Yes, I completely see the point. I would like to employ the FDP in my
kernel-space file system (SSDFS). And I have a vision how I can do it.
But I simply would like to see some documentation with the explanation of
API and limitations of FDP for the case of kernel-space file systems.

Thanks,
Slava.
Viacheslav Dubeyko May 14, 2024, 9:40 p.m. UTC | #7
> On May 15, 2024, at 6:30 AM, Kanchan Joshi <joshiiitr@gmail.com> wrote:
> 
> On Tue, May 14, 2024 at 1:00 PM Viacheslav Dubeyko <slava@dubeyko.com> wrote:
>>> On May 14, 2024, at 9:47 PM, Kanchan Joshi <joshiiitr@gmail.com> wrote:
>>> 
>>> On Mon, May 13, 2024 at 2:04 AM Viacheslav Dubeyko <slava@dubeyko.com> wrote:
>>>> 
>>>> 
>>>> 
>>>>> On May 10, 2024, at 4:40 PM, Kanchan Joshi <joshi.k@samsung.com> wrote:
>>>>> 
>>>>> Flexible Data Placement (FDP), as ratified in TP 4146a, allows the host
>>>>> to control the placement of logical blocks so as to reduce the SSD WAF.
>>>>> 
>>>>> Userspace can send the data lifetime information using the write hints.
>>>>> The SCSI driver (sd) can already pass this information to the SCSI
>>>>> devices. This patch does the same for NVMe.
>>>>> 
>>>>> Fetches the placement-identifiers (plids) if the device supports FDP.
>>>>> And map the incoming write-hints to plids.
>>>>> 
>>>> 
>>>> 
>>>> Great! Thanks for sharing  the patch.
>>>> 
>>>> Do  we have documentation that explains how, for example, kernel-space
>>>> file system can work with block layer to employ FDP?
>>> 
>>> This is primarily for user driven/exposed hints. For file system
>>> driven hints, the scheme is really file system specific and therefore,
>>> will vary from one to another.
>>> F2FS is one (and only at the moment) example. Its 'fs-based' policy
>>> can act as a reference for one way to go about it.
>> 
>> Yes, I completely see the point. I would like to employ the FDP in my
>> kernel-space file system (SSDFS). And I have a vision how I can do it.
>> But I simply would like to see some documentation with the explanation of
>> API and limitations of FDP for the case of kernel-space file systems.
> 
> Nothing complicated for early experimentation.
> Once FS has determined the hint value, it can put that into
> bio->bi_write_hint and send bio down.
> 
> If SSDFS cares about user-exposed hints too, it can choose different
> hint values than what is exposed to user-space.
> Or it can do what F2FS does - use the mount option as a toggle to
> reuse the same values either for user-hints or fs-defined hints.

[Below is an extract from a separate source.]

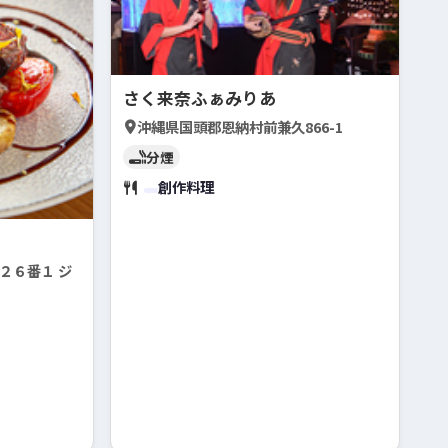
さく来奈ふぁみりあ
沖縄県国頭郡恩納村前兼久866-1
分煙
創作料理
２６番１ ジ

How many hint values file system can use? Any limitations here?

And how file system can detect that it’s FDP-based device?

Thanks,
Slava.
Kanchan Joshi May 15, 2024, 3:30 a.m. UTC | #8
On Tue, May 14, 2024 at 1:00 PM Viacheslav Dubeyko <slava@dubeyko.com> wrote:
> > On May 14, 2024, at 9:47 PM, Kanchan Joshi <joshiiitr@gmail.com> wrote:
> >
> > On Mon, May 13, 2024 at 2:04 AM Viacheslav Dubeyko <slava@dubeyko.com> wrote:
> >>
> >>
> >>
> >>> On May 10, 2024, at 4:40 PM, Kanchan Joshi <joshi.k@samsung.com> wrote:
> >>>
> >>> Flexible Data Placement (FDP), as ratified in TP 4146a, allows the host
> >>> to control the placement of logical blocks so as to reduce the SSD WAF.
> >>>
> >>> Userspace can send the data lifetime information using the write hints.
> >>> The SCSI driver (sd) can already pass this information to the SCSI
> >>> devices. This patch does the same for NVMe.
> >>>
> >>> Fetches the placement-identifiers (plids) if the device supports FDP.
> >>> And map the incoming write-hints to plids.
> >>>
> >>
> >>
> >> Great! Thanks for sharing  the patch.
> >>
> >> Do  we have documentation that explains how, for example, kernel-space
> >> file system can work with block layer to employ FDP?
> >
> > This is primarily for user driven/exposed hints. For file system
> > driven hints, the scheme is really file system specific and therefore,
> > will vary from one to another.
> > F2FS is one (and only at the moment) example. Its 'fs-based' policy
> > can act as a reference for one way to go about it.
>
> Yes, I completely see the point. I would like to employ the FDP in my
> kernel-space file system (SSDFS). And I have a vision how I can do it.
> But I simply would like to see some documentation with the explanation of
> API and limitations of FDP for the case of kernel-space file systems.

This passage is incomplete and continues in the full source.